#### Work to be completed:
Nothing but the lines from the one with "حافظه، نمى تواند" through the final line of the entries below should be written out, each exactly as given.
Source records Start Marker
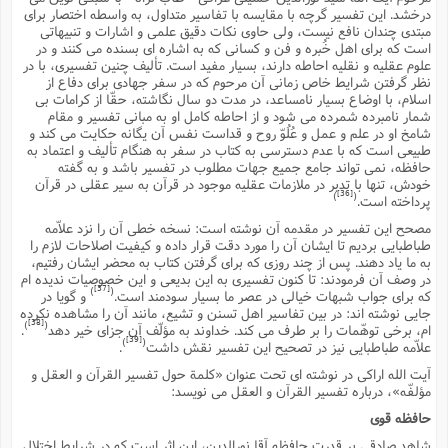
درخشد. این تفسیر گرچه با مقایسه با تفاسیر متداول، به واسطه اختصار براى
مبتدى چندان نافع نیست، ولى حاوى نکات دقیق علمى و اشارات و تنبیهاتى
است که براى اهل خُبره و فن و کسانى که به اشاره اى بسنده مى کنند و در
علوم عقلیه و نقلیه احاطه دارند، بسیار مفید است. تألیف چنین تفسیرى، با در
نظر گرفتن شرایط خاص زمانى آن مرحوم که در سفر جهادى براى دفاع از
اسلام، با اوضاع بسیار نامساعد، در مدت دو سال نگاشته، حقّا از کرامات بى
شمار نامبرده شمرده مى شود و از احاطه کامل او به مبانى تفسیر و مقام
شامخ او در علم و عمل و عُلُوّ روح و قداست نفس آن یگانه حکایت مى کند و
طبیعى است که با عدم دسترسى به کتاب در سفر به هنگام تألیف و اعتماد به
حافظه، نمى تواند جامع جمیع جهات مطلوب در تفسیر باشد و به گفته
خودش، تنها با تدبر در ملازمات عقلیه موجود در قرآن به سیر عقلى در قرآن
[36]
)
(
پرداخته است.
مصحح این تفسیر در مقدمه آن نوشته است: نسخه خطى آن را نزد علاّمه
طباطبایى بردیم تا ایشان آن را مورد دقت قرار داده و کیفیت اصلاحات لازم را
به ما یاد دهند. پس از چند روزى که براى گرفتن کتاب به محضر ایشان رفتیم،
در وصف آن فرمودند: تا کنون تفسیرى به این بدیعى و این خصوصیات ندیده ام
[37]
)
(
که براى جواب شبهات خیالى در عصر ما بسیار سودمند است.
و گویا در
جایى نوشته اند: در بین تفاسیر اهل تسنن و تشیع، مانند آن را مشاهده نکرده
[38]
)
(
ام، برخى توهّمات را بر طرف مى کند. خداوند به مؤلّف آن جزاى خیر دهد
.
[39]
)
(
علاّمه طباطبایى نیز در تصحیح این تفسیر نقش داشت
.
آیت الله اراکى در نوشته اى تحت عنوان «کلمة حول تفسیر القرآن و العقل و
مؤلفّه»، درباره تفسیر القرآن و العقل مى نویسد:
حافظه قوى
شاهد صادقى بر قدرت حافظه آقا نورالدین، این اثر است که در شرایط اختلال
Source records End Marker
#### Answer to the exercise:
حافظه، نمى تواند جامع جمیع جهات مطلوب در تفسیر باشد و به گفته
خودش، تنها با تدبر در ملازمات عقلیه موجود در قرآن به سیر عقلى در قرآن
[36]
)
(
پرداخته است.
مصحح این تفسیر در مقدمه آن نوشته است: نسخه خطى آن را نزد علاّمه
طباطبایى بردیم تا ایشان آن را مورد دقت قرار داده و کیفیت اصلاحات لازم را
به ما یاد دهند. پس از چند روزى که براى گرفتن کتاب به محضر ایشان رفتیم،
در وصف آن فرمودند: تا کنون تفسیرى به این بدیعى و این خصوصیات ندیده ام
[37]
)
(
که براى جواب شبهات خیالى در عصر ما بسیار سودمند است.
و گویا در
جایى نوشته اند: در بین تفاسیر اهل تسنن و تشیع، مانند آن را مشاهده نکرده
[38]
)
(
ام، برخى توهّمات را بر طرف مى کند. خداوند به مؤلّف آن جزاى خیر دهد
.
[39]
)
(
علاّمه طباطبایى نیز در تصحیح این تفسیر نقش داشت
.
آیت الله اراکى در نوشته اى تحت عنوان «کلمة حول تفسیر القرآن و العقل و
مؤلفّه»، درباره تفسیر القرآن و العقل مى نویسد:
حافظه قوى
شاهد صادقى بر قدرت حافظه آقا نورالدین، این اثر است که در شرایط اختلال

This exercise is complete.